この7月から、1日に受講できる教習時間の上限を引きあげることで、AT小型限定普通二輪免許(以下AT小型免許)が最短2日間で取得できるように法改正が行われました。つまり、土曜日、日曜日の2日間で取得が可能になり、免許が取りたくても忙しくてなかなか教習所に行けなかった方も、免許取得のハードルがかなり下がったわけです。
AT小型免許で乗れる中心モデルは125ccのスクーターで、2段階右折や30km/hの法定速度など、規制ばかりで使いにくい存在になってしまった原付(50cc)に対し、もちろん2段階右折をする必要もなく、法定速度もクルマと同じ60km/hで交通の流れにのって走れます。なので、通勤・通学の便利な手段として非常に注目されている存在です。
しかも、いまや日本特有のガラパゴスバイクになってしまった原付に対し、世界では125ccクラスがグローバルスタンダードの入門&普及モデル。それだけに、魅力的で良質なモデルが揃っています。量産効果もあって、価格も手頃なモデルが多いですから、ユーザーにとってもメリットがあるし、二輪業界にとってもこのクラスの普及が進めば販売台数の増加に直結するとあって、最短2日間で免許取得できるようにと強く関係各所に訴えてきていました。

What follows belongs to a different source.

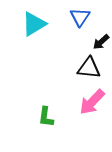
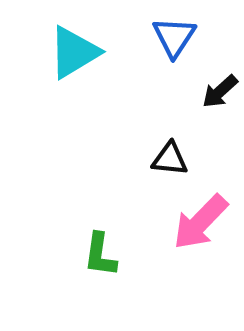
black triangle: (89, 68) -> (170, 159), moved, size x0.7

その願いが現実になったわけですが、実際、自動車教習所はこの決定をどう受け取っているのか、また教習所の受け入れ態勢はどうなっているのかを、全日本指定自動車教習所協会連合会(全指連)の「教習調査研究小委員会」の委員長でもある阪神ライディングスクールの有馬さんにお聞きしました。
阪神ライディングスクールは綿密なカリキュラムで対応! 今後、対応する教習所が増えてくるはず
教習所側も今回の決定は非常に前向きに捉えていて、2日間で取得できるように教習体制を含めて対応策を準備しているといいます。というのも、2日間で入校→教習→実地試験→卒業を行うとなると、かなり綿密なカリキュラムが必要で、教習に関してはスムーズかつ確実に技能を習得できるようにマンツーマンでの指導が好ましいとの回答でした。
実際、阪神ライディングスクールでは、8月のお盆休みの2日間を利用してAT小型免許を取得希望の方がいらっしゃり、しっかり準備をして受け入れたこともあって無事に2日間で入校から卒業まで終了したそうです。その方は兵庫県にお住いの30代の男性で、免許を取得して125ccで通勤をする予定とのことで、短時間で取得できたことを非常に喜んでいらしたとのこと。
2日間で取得するには、密度の濃い教習が必要とのことで、現在のところマンツーマンの手厚い教習体制が望ましいそうだ
阪神ライディングスクールでは、ご覧のようにウェブサイトでAT小型免許の取得について、入校から卒業まで最短2日をアピールしている
二輪免許専門の阪神ライディングスクール。実は、モンちゃんもここで大型二輪免許を取得しました
免許を取りたい気持ちを盛り上げるためにも、新規取得者向けのお得な購入キャンペーンなどを期待したいですね!
今後、教習所側の受け入れ態勢が整えば、阪神ライディングスクールに続き、積極的に2日間教習での取得を積極的にアピールする教習所がどんどん出てくることは間違いないでしょう。今まで諦めてきた潜在ユーザーも、週末だけで取得できるならチャレンジしようという積極的な気持ちが湧いてくるはずです。
免許取得者が増えれば、当然、バイクの購入希望者も増加するはず。ですから、二輪メーカーには弾みをつける意味でも、AT小型免許の新規取得者を対象にしたお得な購入キャンペーン(今日時点では、ヤマハが「AT小型限定免許とっちゃう♪キャンペーン」を行っています)などを積極的に行って欲しいものです。
免許取得の簡便化→取得者の増加→新車販売台数→バイク用品の売り上げアップ。この図式が現実のものとなるように願っています。
AT小型二輪免許の取得者を増やすには、教習車の充実も望まれる。現在、主力のホンダ・スペイシー125も登場は2005年で、現在は販売されていない
ヤマハが早速、改正法施行後の7月20日からキャンペーンを開始している。他メーカーもぜひ追随してほしい!